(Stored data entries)
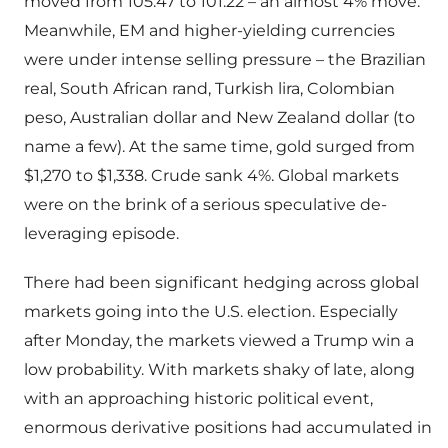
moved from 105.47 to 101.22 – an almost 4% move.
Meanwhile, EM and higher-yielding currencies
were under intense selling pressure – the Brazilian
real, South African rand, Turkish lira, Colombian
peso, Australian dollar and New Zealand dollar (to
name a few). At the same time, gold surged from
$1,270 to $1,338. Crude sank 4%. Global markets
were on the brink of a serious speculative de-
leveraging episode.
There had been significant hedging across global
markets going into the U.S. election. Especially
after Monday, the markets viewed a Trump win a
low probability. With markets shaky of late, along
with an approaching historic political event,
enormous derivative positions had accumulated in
...
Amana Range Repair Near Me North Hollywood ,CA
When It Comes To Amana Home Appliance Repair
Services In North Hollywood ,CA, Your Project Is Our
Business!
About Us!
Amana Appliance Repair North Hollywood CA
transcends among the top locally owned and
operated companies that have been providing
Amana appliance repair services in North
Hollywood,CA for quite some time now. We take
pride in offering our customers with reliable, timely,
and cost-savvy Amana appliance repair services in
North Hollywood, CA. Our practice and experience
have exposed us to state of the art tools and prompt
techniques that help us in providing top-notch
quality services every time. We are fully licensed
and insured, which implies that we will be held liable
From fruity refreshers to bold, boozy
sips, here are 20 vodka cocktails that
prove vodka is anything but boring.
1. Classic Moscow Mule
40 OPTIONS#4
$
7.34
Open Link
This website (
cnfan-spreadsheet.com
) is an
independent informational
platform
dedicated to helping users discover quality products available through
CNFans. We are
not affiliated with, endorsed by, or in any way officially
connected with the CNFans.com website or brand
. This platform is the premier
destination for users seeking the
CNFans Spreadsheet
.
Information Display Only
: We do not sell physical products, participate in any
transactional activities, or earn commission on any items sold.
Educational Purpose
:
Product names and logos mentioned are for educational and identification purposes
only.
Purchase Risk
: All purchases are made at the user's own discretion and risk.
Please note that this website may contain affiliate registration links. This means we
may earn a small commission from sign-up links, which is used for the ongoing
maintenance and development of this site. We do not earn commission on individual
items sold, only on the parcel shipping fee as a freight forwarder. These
* * *
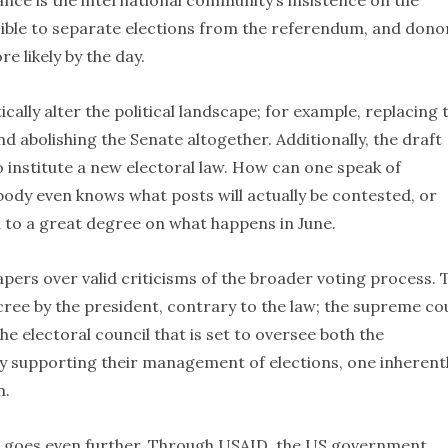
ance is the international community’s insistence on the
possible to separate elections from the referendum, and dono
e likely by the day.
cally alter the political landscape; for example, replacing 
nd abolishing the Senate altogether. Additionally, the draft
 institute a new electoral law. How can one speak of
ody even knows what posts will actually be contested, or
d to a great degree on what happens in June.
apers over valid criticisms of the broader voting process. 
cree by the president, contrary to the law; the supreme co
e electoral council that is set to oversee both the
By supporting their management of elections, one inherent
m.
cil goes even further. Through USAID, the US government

▶ [Exercise instructions] Show every line above in which the word "that" is found.

▶ [Task answer]
operated companies that have been providing
techniques that help us in providing top-notch
and insured, which implies that we will be held liable
sips, here are 20 vodka cocktails that
Please note that this website may contain affiliate registration links. This means we
e electoral council that is set to oversee both the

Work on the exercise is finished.